Лизавета Александровна вдруг покраснела. Она не могла внутренно не согласиться с племянником, что чувство без всякого проявления как-то подозрительно, что, может быть, его и нет, что если б было, оно бы прорвалось наружу, что, кроме самой любви, обстановка её заключает в себе неизъяснимую прелесть.
Тут она мысленно пробежала весь период своей замужней жизни и глубоко задумалась. Нескромный намёк племянника пошевелил в её сердце тайну, которую она прятала так глубоко, и навёл её на вопрос: счастлива ли она?
Жаловаться она не имела права: все наружные условия счастья, за которым гоняется толпа, исполнялись над нею, как по заданной программе. Довольство, даже роскошь в настоящем, обеспеченность в будущем – всё избавляло её от мелких, горьких забот, которые сосут сердце и сушат грудь множества бедняков.
Муж её неутомимо трудился и всё ещё трудится. Но что было главною целью его трудов? Трудился ли он для общей человеческой цели, исполняя заданный ему судьбою урок, или только для мелочных причин, чтобы приобресть между людьми чиновное и денежное значение, для того ли, наконец, чтобы его не гнули в дугу нужда, обстоятельства? Бог его знает. О высоких целях он разговаривать не любил, называя это бредом, а говорил сухо и просто, что надо дело делать.
Лизавета Александровна вынесла только то грустное заключение, что не она и не любовь к ней были единственною целью его рвения и усилий. Он трудился и до женитьбы, ещё не зная своей жены. О любви он ей никогда не говорил и у ней не спрашивал; на её вопросы об этом отделывался шуткой, остротой или дремотой. Вскоре после знакомства с ней он заговорил о свадьбе, как будто давая знать, что любовь тут сама собою разумеется и что о ней толковать много нечего.
Он был враг всяких эффектов – это бы хорошо; но он не любил и искренних проявлений сердца, не верил этой потребности и в других. Между тем он одним взглядом, одним словом мог бы создать в ней глубокую страсть к себе; но он молчит, он не хочет. Это даже не льстит его самолюбию.

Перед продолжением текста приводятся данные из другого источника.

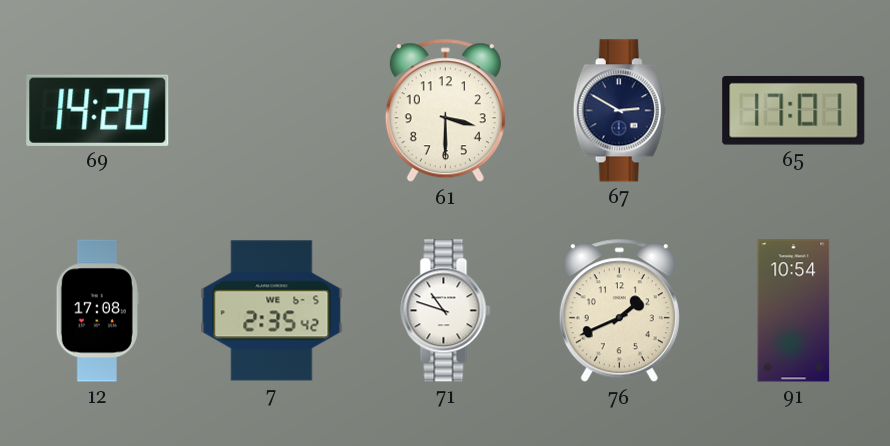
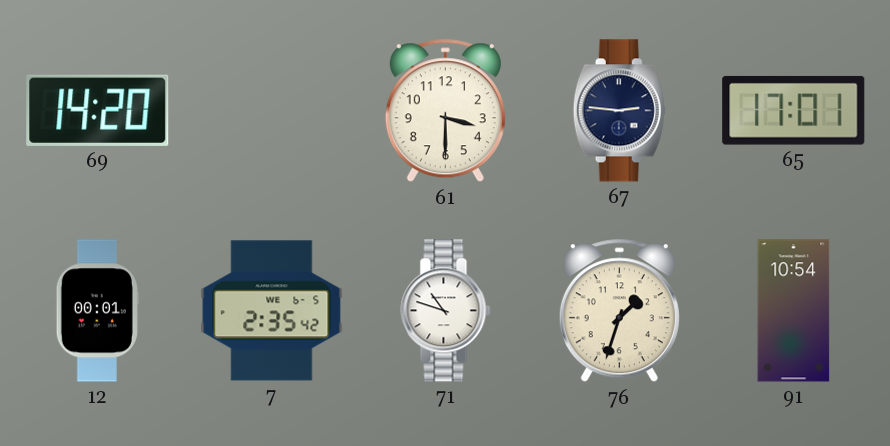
67: 2:50 -> 2:46
12: 17:08 -> 00:01
76: 1:41 -> 1:33
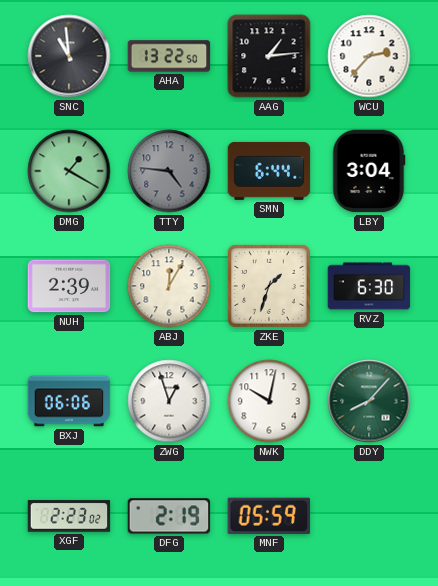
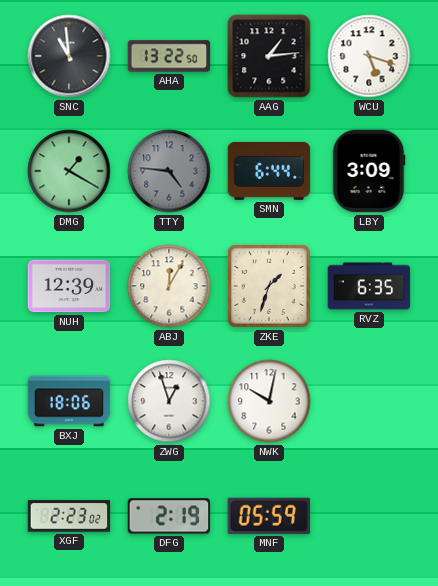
WCU: 2:37 -> 5:18
LBY: 3:04 -> 3:09
NUH: 2:39 -> 12:39
RVZ: 6:30 -> 6:35
BXJ: 06:06 -> 18:06
DDY: 8:07 -> none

Она пробовала возбудить в нём ревность, думая, что тогда любовь непременно выскажется… Ничего не бывало. Чуть он заметит, что она отличает в обществе какого-нибудь молодого человека, он спешит пригласить его к себе, обласкает, сам не нахвалится его достоинствами и не боится оставлять его наедине с женой.
Лизавета Александровна иногда обманывала себя, мечтая, что, может быть, Пётр Иваныч действует стратегически; что не в том ли состоит его таинственная метода, чтоб, поддерживая в ней всегда сомнение, тем поддерживать и самую любовь. Но при первом отзыве мужа о любви она тотчас же разочаровывалась.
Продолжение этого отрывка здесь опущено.